海外にある日本食レストランは、実に5万5000店にも及ぶ。殊にここ数年、すごい勢いで増え続けている。ひと昔前の「天ぷら、寿司」のフレーズではなく、豆腐や味噌汁などがヘルシーの代名詞になっているほど、日本食は自然派健康志向の人々に定評がある。海外の雑誌、小説、ドラマなどで日本食が話題に挙がっているのを見るにつけても、いかに注目を集めているかが窺い知れる。
しかし、日本食はそれほど世界に認知されているのか。
実際、海外の日本料理店で日本人が経営しているのはわずか5パーセントほどだ。95パーセントは各国の現地の方だという。旅行先で、日本食レストランに入ったところ、変てこな日本料理が出てきてビックリしたという話をよく聞くが、「寿司とヤキトリのなんちゃってレストラン」が世に氾濫している。

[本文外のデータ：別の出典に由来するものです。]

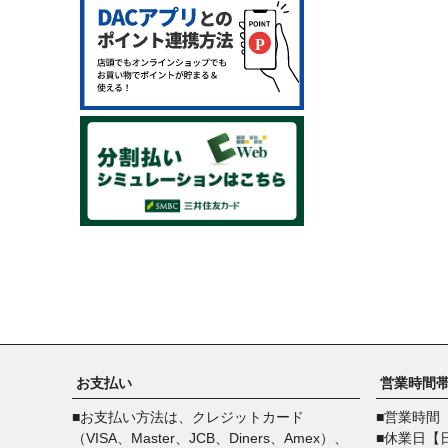
トランペット
ユーフォニアム
トロンボーン
チューバ
フレンチホルン
吹奏楽・アンサンブル
ユーフォニアム・チューバ
ジャズバンド
金管アンサンブル
木管アンサンブル
オカリナ
音楽書籍
お支払い
営業時間
■お支払い方法は、クレジットカード
■営業時間【
（VISA、Master、JCB、Diners、Amex）、
■休業日【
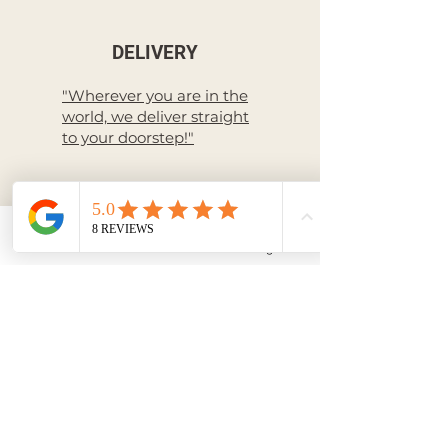
DELIVERY
"Wherever you are in the
world, we deliver straight
to your doorstep!"
Livraison à l'International
Email
Facebook
Instagram
RETURN
International Return
policy
PAYMENT
Secure payment
3 interest-free
payments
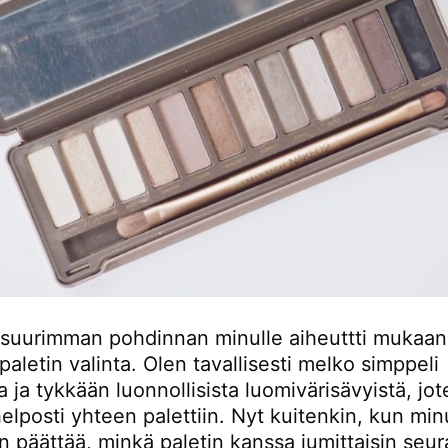
 suurimman pohdinnan minulle aiheuttti mukaan
paletin valinta. Olen tavallisesti melko simppeli
 ja tykkään luonnollisista luomivärisävyistä, jot
elposti yhteen palettiin. Nyt kuitenkin, kun minu
 päättää, minkä paletin kanssa jumittaisin seur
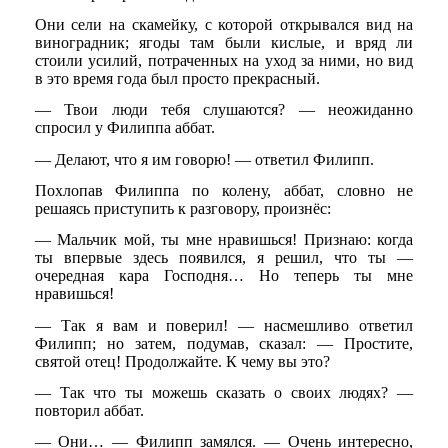
Они сели на скамейку, с которой открывался вид на
виноградник; ягоды там были кислые, и вряд ли
стоили усилий, потраченных на уход за ними, но вид
в это время года был просто прекрасный.
— Твои люди тебя слушаются? — неожиданно
спросил у Филиппа аббат.
— Делают, что я им говорю! — ответил Филипп.
Похлопав Филиппа по колену, аббат, словно не
решаясь приступить к разговору, произнёс:
— Мальчик мой, ты мне нравишься! Признаю: когда
ты впервые здесь появился, я решил, что ты —
очередная кара Господня… Но теперь ты мне
нравишься!
— Так я вам и поверил! — насмешливо ответил
Филипп; но затем, подумав, сказал: — Простите,
святой отец! Продолжайте. К чему вы это?
— Так что ты можешь сказать о своих людях? —
повторил аббат.
— Они… — Филипп замялся. — Очень интересно,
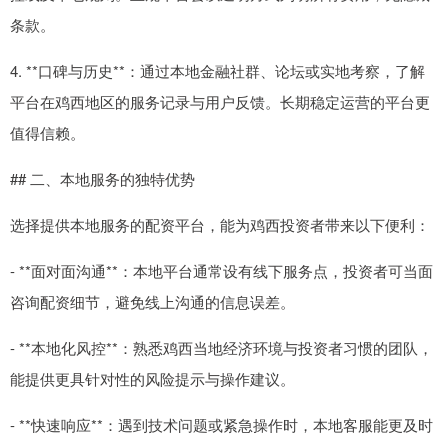
条款。
4. **口碑与历史**：通过本地金融社群、论坛或实地考察，了解
平台在鸡西地区的服务记录与用户反馈。长期稳定运营的平台更
值得信赖。
## 二、本地服务的独特优势
选择提供本地服务的配资平台，能为鸡西投资者带来以下便利：
- **面对面沟通**：本地平台通常设有线下服务点，投资者可当面
咨询配资细节，避免线上沟通的信息误差。
- **本地化风控**：熟悉鸡西当地经济环境与投资者习惯的团队，
能提供更具针对性的风险提示与操作建议。
- **快速响应**：遇到技术问题或紧急操作时，本地客服能更及时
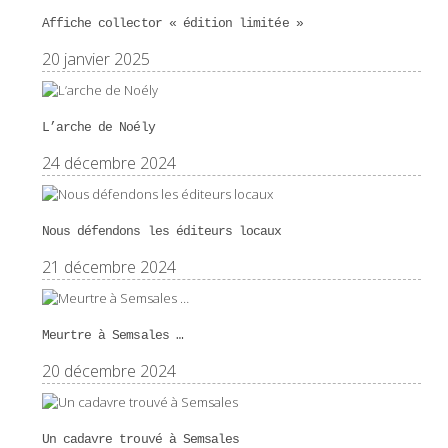
Affiche collector « édition limitée »
20 janvier 2025
L’arche de Noély
24 décembre 2024
Nous défendons les éditeurs locaux
21 décembre 2024
Meurtre à Semsales …
20 décembre 2024
Un cadavre trouvé à Semsales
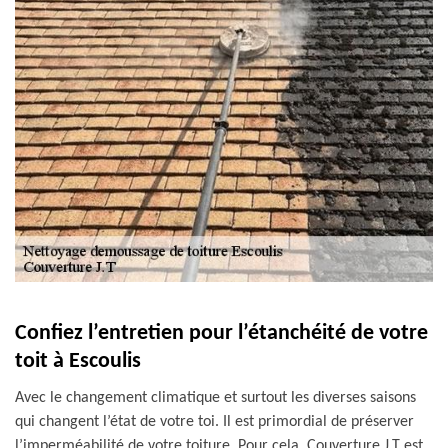
Confiez l’entretien pour l’étanchéité de votre
toit à Escoulis
Avec le changement climatique et surtout les diverses saisons
qui changent l’état de votre toi. Il est primordial de préserver
l’imperméabilité de votre toiture. Pour cela, Couverture J.T est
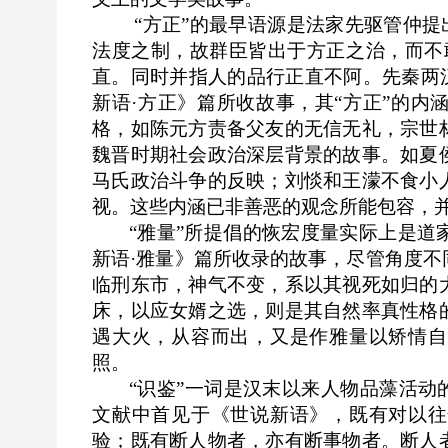
“方正”的最早语源是法家先驱管仲
法度之制，故群臣皆出于方正之治，而不
直。同时并指人的品行正直不阿。先秦两
新语
·
方正》篇所收故事，其“方正”的内
格，如陈元
方责备父友的无信无礼，宗世
魏晋时期社会政治深层背景的故事。如夏
马氏政治斗争的反映；刘惔和王濛不食小
视。这些内涵已非善恶的观念所能包容，
“雅量”所提倡的恢宏度量实际上是
新语
·
雅量》篇所收录的故事，尽管角度不
临刑东市，神气不变，系以其视死如归的
床，以应女婿之选，则是其自然率真性格
遇大火，从容而出，又是作雅量以矫情自
照。
“识鉴”一词是汉末以来人物品藻活动
文献中首见于《世说新语》，既有对以往
验；既有断人物者，亦有断事物者。断人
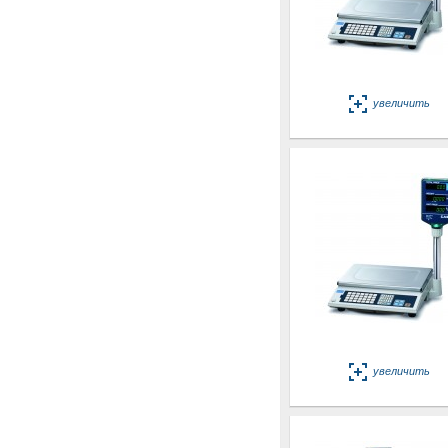
увеличить
увеличить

そこで満を持して提案されたのが「食の伝道師」である。
先ごろ、クールジャパンの推進会議で、美濃吉社長・佐竹力總氏が提案したことばがクローズアップされて取り上げられたものだ。
「中世、キリスト教普及のために伝道師が派遣されたように、日本の食文化を世界に知ってもらうためには、正当な日本料理を身につけた人が、海外で日本料理の指導にあたってもらわねば。そのためには、まず人材育成が急務」と佐竹氏は語る。
食の伝道師は、日本人ばかりとは限らない。海外の料理人が日本で料理の技術を学んで、自国で生かしてもらえればと考えている。
「ところが、それには法的な就労条件が大きな壁になっています。日本で料理の修業ができる環境を整えなければならない」と佐竹氏。この件に関して、京都市はすでに動き出していて、日本料理店で海外の料理人が修業できるよう、就労受入れ(地域活性化総合特区)の認定を国に申請している。